1Watt in comments on the No Nukes thread shared this Scientific American article from January on A Solar Grand Plan. It proposes
A massive switch from coal, oil, natural gas and nuclear power plants to solar power plants [which] could supply 69 percent of the U.S.’s electricity and 35 percent of its total energy by 2050.

Great! (Read the article for the details, BTW). But making this transition will come at a price:

The federal government would have to invest more than $400 billion over the next 40 years to complete the 2050 plan. That investment is substantial, but the payoff is greater. Solar plants consume little or no fuel, saving billions of dollars year after year. The infrastructure would displace 300 large coal-fired power plants and 300 more large natural gas plants and all the fuels they consume.

The plan would effectively eliminate all imported oil, fundamentally cutting U.S. trade deficits and easing political tension in the Middle East and elsewhere. Because solar technologies are almost pollution-free, the plan would also reduce greenhouse gas emissions from power plants by 1.7 billion tons a year, and another 1.9 billion tons from gasoline vehicles would be displaced by plug-in hybrids refueled by the solar power grid. In 2050 U.S. carbon dioxide emissions would be 62 percent below 2005 levels, putting a major brake on global warming.

I’m sure the notion of $400 billion in subsidies for solar energy over 40 years strikes fear in the heart of conservatives, but why not? Even by the most conservative estimates, the Iraq War will cost us $700 billion in direct spending alone. That’s a pretty nice subsidy for the oil industry.

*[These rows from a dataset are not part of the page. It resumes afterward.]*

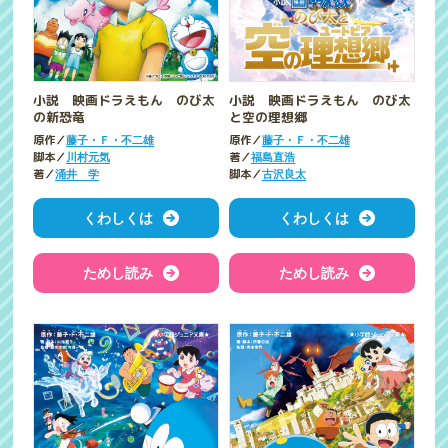
小説 映画ドラえもん のび太
小説 映画ドラえもん のび太
の新恐竜
と空の理想郷
原作／
原作／
藤子・Ｆ・不二雄
藤子・Ｆ・不二雄
脚本／
著／
川村元気
福島直浩
著／
脚本／
涌井 学
古沢良太
くわしくは
くわしくは
ためし読み
ためし読み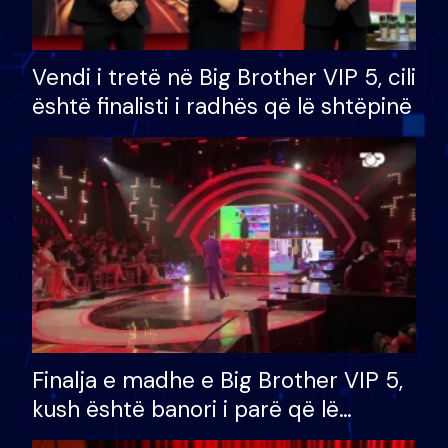
Vendi i tretë në Big Brother VIP 5, cili
është finalisti i radhës që lë shtëpinë
Finalja e madhe e Big Brother VIP 5,
kush është banori i parë që lë
shtëpinë dhe humb mundësinë për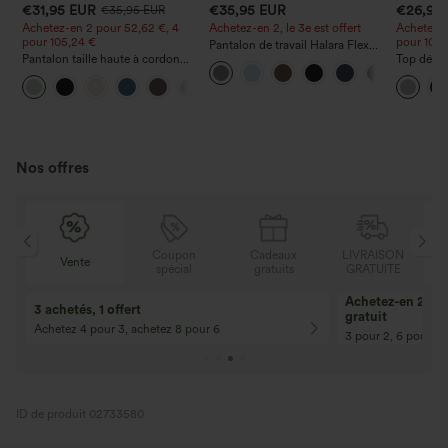
€31,95 EUR
€35,95 EUR
€26,95
€35,95 EUR
Achetez-en 2 pour 52,62 €, 4
Achetez-en 2, le 3e est offert
Achetez-e
pour 105,24 €
pour 105,
Pantalon de travail Halara Flex™
Pantalon taille haute à cordon
DayStretch à taille haute, avec
Top décon
avec poches, jambe large et
poches et coupe droite
ronde, m
+15
coupe ample, style décontracté,
et coupe
effet lin
Nos offres
Coupon
Cadeaux
LIVRAISON
Vente
spécial
gratuits
GRATUITE
10% de réduction
12% de réductio
Pour toute commande de 107,00 € et
Pour toute comman
plus ! Code : Aug2026
plus ! Code : Aug2
ID de produit 02733580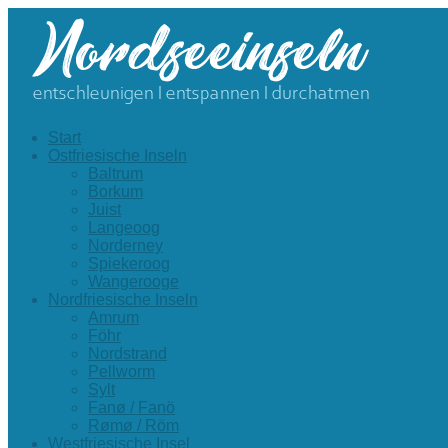
Start
Ostfriesische Inseln
Baltrum
Borkum
Juist
Langeoog
Norderney
Spiekeroog
Wangerooge
Nordfriesische Inseln
Amrum
Föhr
Nordstrand
Pellworm
Sylt
Fanø / Fanö
Rømø / Röm
Westfriesische Insel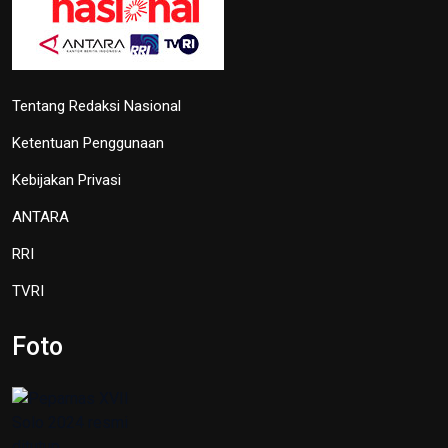
Tentang Redaksi Nasional
Ketentuan Penggunaan
Kebijakan Privasi
ANTARA
RRI
TVRI
Foto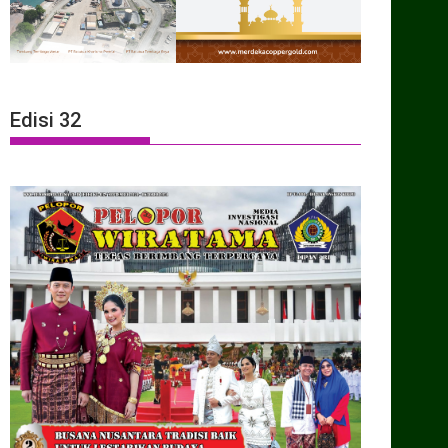
Edisi 32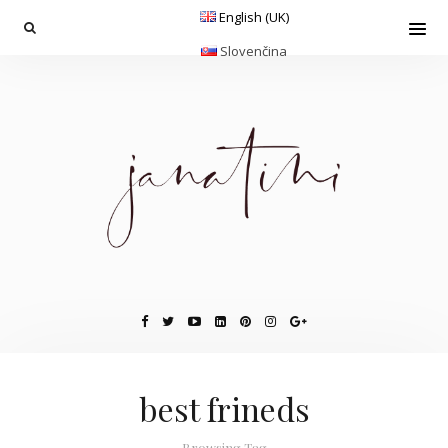
English (UK)
Slovenčina
best frineds
Browsing Tag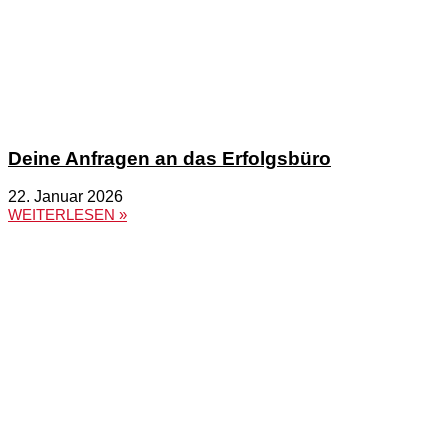
Deine Anfragen an das Erfolgsbüro
22. Januar 2026
WEITERLESEN »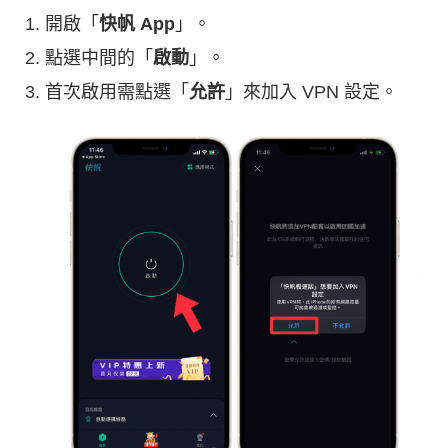
開啟「
快帆 App
」。
點選中間的「
啟動
」。
首次啟用需點選「
允許
」來加入 VPN 設定。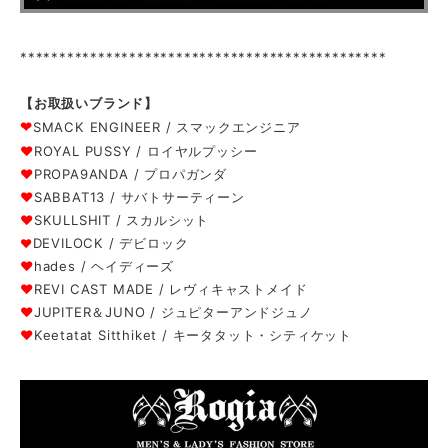
***********************************************
【お取扱いブランド】
❤
SMACK ENGINEER / スマックエンジニア
❤
ROYAL PUSSY / ロイヤルプッシー
❤
PROPA9ANDA / プロパガンダ
❤
SABBAT13 / サバトサーティーン
❤
SKULLSHIT / スカルシット
DEVILOCK / デビロック
❤
❤
hades / ヘイディーズ
❤
REVI CAST MADE / レヴィキャストメイド
❤
JUPITER＆JUNO / ジュピターアンドジュノ
❤
Keetatat Sitthiket / キータタット・シティケット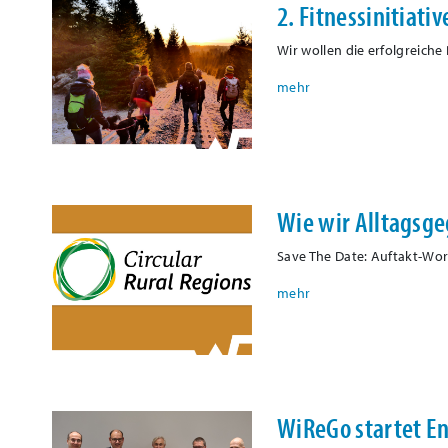
2. Fitnessinitiat
Wir wollen die erfolgreiche
Wie wir Alltagsg
Save The Date: Auftakt-Wo
WiReGo startet E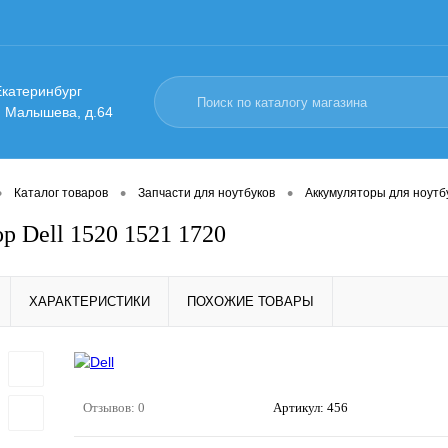
 Екатеринбург
. Малышева, д.64
•
•
•
Каталог товаров
Запчасти для ноутбуков
Аккумуляторы для ноутб
р Dell 1520 1521 1720
ХАРАКТЕРИСТИКИ
ПОХОЖИЕ ТОВАРЫ
Отзывов: 0
Артикул:
456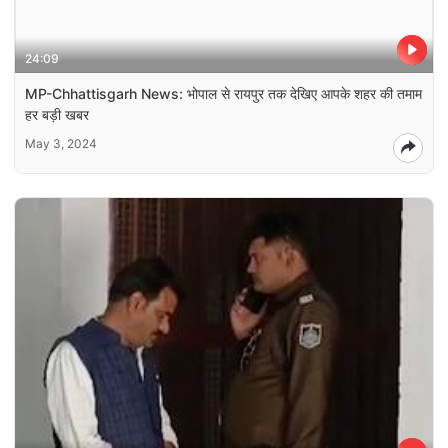
24:09
MP-Chhattisgarh News: भोपाल से रायपुर तक देखिए आपके शहर की तमाम
हर बड़ी खबर
May 3, 2024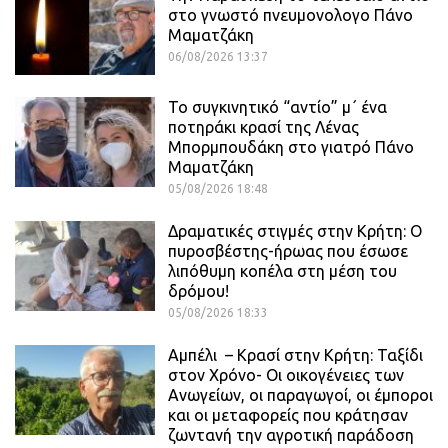
στο γνωστό πνευμονολογο Πάνο
Μαματζάκη
06/08/2026 13:37
Το συγκινητικό “αντίο” μ΄ ένα
ποτηράκι κρασί της Λένας
Μπορμπουδάκη στο γιατρό Πάνο
Μαματζάκη
05/08/2026 18:48
Δραματικές στιγμές στην Κρήτη: Ο
πυροσβέστης-ήρωας που έσωσε
λιπόθυμη κοπέλα στη μέση του
δρόμου!
05/08/2026 18:33
Αμπέλι – Κρασί στην Κρήτη: Ταξίδι
στον Χρόνο- Οι οικογένειες των
Ανωγείων, οι παραγωγοί, οι έμποροι
και οι μεταφορείς που κράτησαν
ζωντανή την αγροτική παράδοση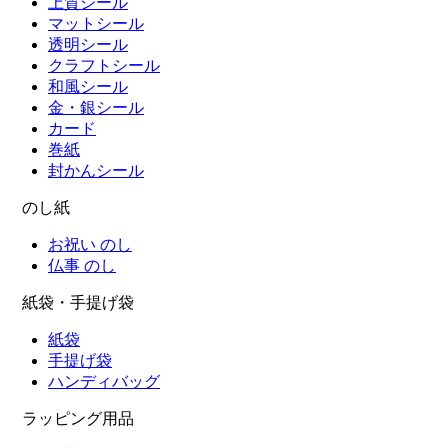
上質シール
マットシール
透明シール
クラフトシール
和風シール
金・銀シール
カード
巻紙
封かんシール
のし紙
お祝い のし
仏事 のし
紙袋・手提げ袋
紙袋
手提げ袋
ハンディバッグ
ラッピング用品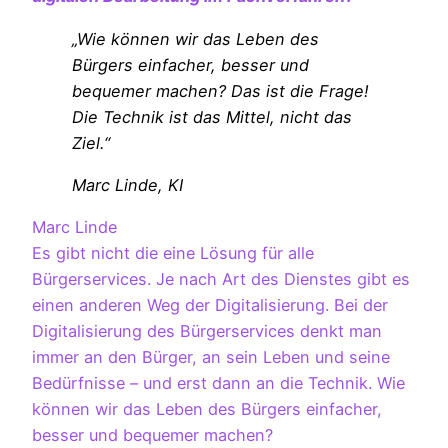
„Wie können wir das Leben des
Bürgers einfacher, besser und
bequemer machen? Das ist die Frage!
Die Technik ist das Mittel, nicht das
Ziel.“
Marc Linde, KI
Marc Linde
Es gibt nicht die eine Lösung für alle
Bürgerservices. Je nach Art des Dienstes gibt es
einen anderen Weg der Digitalisierung. Bei der
Digitalisierung des Bürgerservices denkt man
immer an den Bürger, an sein Leben und seine
Bedürfnisse – und erst dann an die Technik. Wie
können wir das Leben des Bürgers einfacher,
besser und bequemer machen?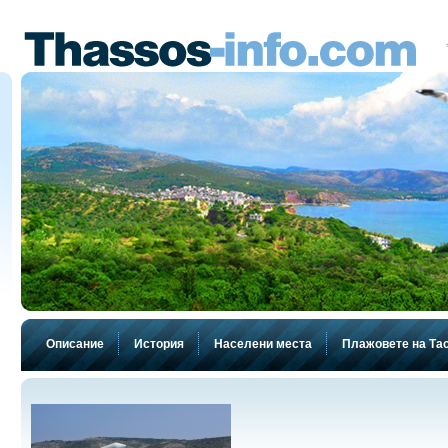
Описание
История
Населени места
Плажовете на Та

The best news is, this is already happening. We don’t need the Federal government because private companies are already building large solar farms in the Southwest. Check out this plan for Phoenix:

Today, Arizona's largest utility, Arizona Public Service, is announcing plans to build the world's largest "concentrating solar power" plant, a $1 billion project to spread parabolic mirrors over a 3-mile-square stretch of desert 70 miles southwest of Phoenix. To be designed and built by the Spanish firm Abengoa, it would generate 280 megawatts of electricity, or enough to power 70,000 homes.

That makes it four times as large as Nevada Solar One, near Boulder City, Nev., which last summer became the first CSP plant to open in the United States in more than 17 years. Tomorrow, Nevada Solar One's developer, a rival Spanish company, Acciona, plans a star-studded dedication ceremony for the facility ...


Unlike the solar energy that most people know, CSP doesn't use expensive semiconductor material to transform the sun's energy into electricity. CSP relies on mirrors to focus sunlight onto a heat transfer fluid, which in turn heats water into steam, which turns turbines to generate power. The big Arizona plant, which will be called Solana Generating Station, will take the technology an exciting step forward by using molten salt to store solar energy for up to six hours. "When the suns sets, this plant keeps on ticking," says Arizona Public Service President Don Brandt. "We'll have solar energy in the dark."

What is wrong with American companies? Why are European companies so far ahead of us on this stuff?

There’s a new energy future coming and America is going to be left in the dust because we’ve focused all of our attention on oil. How stupid is that?